Ho Rui An
Singapore
Anthropogenic Impact, Colonial Histories, Ecological Disruption
Ho Rui An
Artist

Region
Singapore

Category
Anthropogenic Impact and Deep Time

Topics
Anthropogenic Impact, Colonial Histories, Ecological Disruption

Ho Rui An

Projects

Screen Green

2015-2016

Ho Rui An, Screen Green, 2015-2016. Lecture and video installation with green screen, approx 50 minutes. Installation view, Public Spirits, Centre for Contemporary Art Ujazdowski Castle, Warsaw, Poland, 22.10.2016–15.01.2017. Photography by Bartosz Gorka. Courtesy of Centre for Contemporary Art Ujazdowski Castle.

"Screen Green investigates the convergences between the politics of screening and greening by taking the notion of the “green screen” on a botanical turn. The lecture takes as a point of departure the telecast of a speech made by the Prime Minister of Singapore, Lee Hsien Loong, during which the man was pictured against a homogenous green backdrop that is incidentally of the shade used in special effects compositing. Encountering this “green screen” with the lush greenery that covers the city-state, it considers how the numerous green spaces in Singapore act as giant green screen studios that solicit the participation and imagination of the masses only in order to limit and modulate the articulations that are thus produced." [1]

[1] https://horuian.com/screen-green/


Solar: A Meltdown

2014-2017

Ho Rui An, Solar: A Meltdown, 2014-2017. Lecture and video installation with digital print, solar-powered toy and punka (colonial fan), approx 1 hour. Courtesy the artist.

Ho Rui An, Solar: A Meltdown, 2014-2017. Lecture and video installation with digital print, solar-powered toy and punka (colonial fan), approx 1 hour. Installation View, SUNSHOWER: Contemporary Art from Southeast Asia 1980s to Now, The National Art Center, Tokyo, and Mori Art Museum, Japan, 05.07–23.10.2017. Photography by Norihiro Uen. Courtesy of The National Art Center, Tokyo.

Ho Rui An, Solar: A Meltdown, 2014-2017. Lecture and video installation with digital print, solar-powered toy and punka (colonial fan), approx 1 hour. Performance documentation, Theatertreffen, Berliner Festspiele, Berlin, Germany, 15.05.2018. Photography by Eike Walkenhorst. Courtesy of Berliner Festspiele.

"Solar: A Meltdown is a lecture that takes off from the sweaty back of a wax figure of the anthropologist Charles Le Roux that the artist encountered in the Tropenmuseum in Amsterdam. From this image launches a series of investigations getting to the “behinds” of Empire and more crucially, the merciless sun behind it, beating down on the imperial back. Probing this “solar unconscious” underpinning the European colonial project, the lecture further considers the white woman and the punkawallah (manual fan operator) as figures constitutive of a “global domestic”—an all-encompassing, air-conditioned planetary interior. Spiralling into the contemporary moment of terrestrial meltdown, it finally seeks to reclaim sweat as a way of getting out of ourselves and in touch with the Solar." [2]

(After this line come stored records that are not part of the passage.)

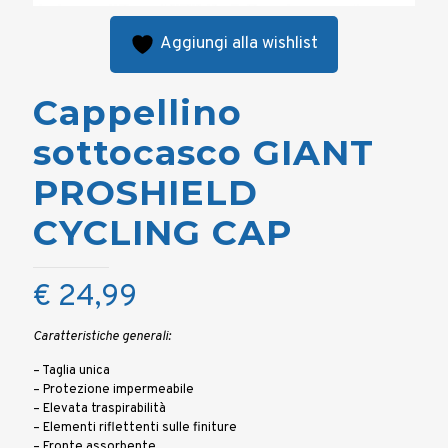
Aggiungi alla wishlist
Cappellino
sottocasco GIANT
PROSHIELD
CYCLING CAP
€
24,99
Caratteristiche generali:
– Taglia unica
– Protezione impermeabile
– Elevata traspirabilità
– Elementi riflettenti sulle finiture
– Fronte assorbente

[2] https://horuian.com/solar-a-meltdown/


Shell Revolution

2018

Ho Rui An, Shell Revolution, 2018. HD video, 1' 10". Courtesy of the artist.

"Shell Revolution is a 3D animation that tracks the transformation of the Shell logo over the years, as it morphs from a naturalistic seashell to its current graphic form—an evolution that succinctly encapsulates the oil industry’s growing alienation from and destruction of the natural world." [3]

[3] https://horuian.com/shell-revolution/

 


Biography

Ho Rui An

Ho Rui An is an artist and writer working in the intersections of contemporary art, cinema, performance and theory. Through lectures, essays and films, his research examines the relations between labour, technology and capital across different systems of governance in a global age. He has presented projects at the Shanghai Biennale; Bangkok Art Biennale; Gwangju Biennale; Jakarta Biennale;  Kochi-Muziris Biennale; Haus der Kulturen der Welt, Berlin; Kunsthalle Wien; Singapore Art Museum; Van Abbemuseum, Eindhoven; and Yamaguchi Center for Arts and Media, Japan.